Should all contraventions be 'amped' at the maximum amount prescribed in the Act?

No, a fixed AMPs framework would not permit the amount of a penalty to be set in proportion to the degree of seriousness of a contravention. Given that each LOS arbitration decision will be unique, it is difficult to pre-determine the amount of penalty that will apply for a violation of each obligation contained in the LOS arbitration decision. Due to the fact that no LOS arbitration decisions have yet been rendered, it is also premature to develop pre-established levels of penalties. 

What are the bases for a graduated AMP scheme?

As determined by the enforcement officer, the amount of the penalty will reflect the impact of the contravention on the shipper. In determining the amount of the penalty that will apply to each violation, the enforcement officer will consider both the seriousness of the impact on the shipper of non-compliance with the obligation and the number of previous violations of that LOS arbitration decision by the railway company.

The considerations/criteria that the enforcement officer will apply in determining the amount of the monetary penalty include:

  • the impact of the non-compliance on the shipper;
  • the nature and magnitude of penalties the railway company imposes on the shippers, such as demurrage (the AMPs will not be lower than what the railway company imposes on the shipper, the enforcement officer may consider a multiplying factor so as to ensure the monetary penalty is meaningful);
  • the degree to which the railway company has not met the service obligation (a low variance, of say one day late or one car missing, would call for a lower penalty than a significant variance of five days late or 30 cars missing);
  • the level of co-operation during an investigation;
  • the compliance record of the railway company (whether it is taking, or has taken measures, to become compliant and avoid reoccurrence of the offense); and,
  • the enforcement history of the railway company on other LOS arbitration decisions.

Over time, the Agency will further develop the criteria that will be applied to establish monetary penalties based on historical cases. 

Is the compliance history of a railway company a consideration in determining the amount of the AMP?

Compliance history will be taken into consideration by the enforcement officer.
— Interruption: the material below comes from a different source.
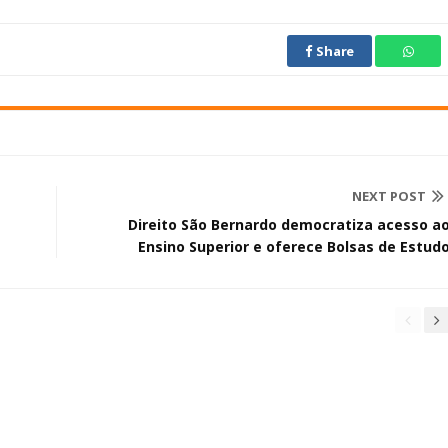
Share
NEXT POST
Direito São Bernardo democratiza acesso a
Ensino Superior e oferece Bolsas de Estud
Should there be subsequent contraventions of that same LOS arbitration decision, a higher penalty will be imposed for all contraventions identified. To be clear, when considering the compliance history, contraventions of any provision of the LOS arbitration decision will be considered, not just a contravention of the same provision.

Can an enforcement officer’s determination be appealed or reviewed?

The Transportation Appeal Tribunal of Canada (TATC) provides a recourse mechanism to the national transportation sector regarding administrative actions taken by the Minister of Transport and the Canadian Transportation Agency under various pieces of federal transportation legislation. The Tribunal holds Review and Appeal hearings at the request of those affected by these administrative decisions.

However, no review is available, from TATC or otherwise, should the enforcement officer determine that there has been no contravention of the LOS arbitration decision obligation.

How will the outcome of an investigation be reported?

If the enforcement officer finds that no violation has been committed by the railway company with respect to the allegations of the shipper, both parties will be informed through informal communication.

If a notice of violation is issued, the Agency will report the outcome of its enforcement action on its Web site (Summary of enforcement actions). This information will be posted as soon as the notice of violation is issued and will be reported in such a way as to preserve the confidentiality of LOS arbitration decision.

The Agency will post the following information:

  • the name of the railway company,
  • the date of the contravention(s),
  • a general statement related to the violated obligation(s), and
  • whether it is under review by the Transportation Appeal Tribunal of Canada.

Due to confidentiality of the LOS arbitration decisions, no information regarding the specific obligation that was contravened or the identity of the shipper will be published.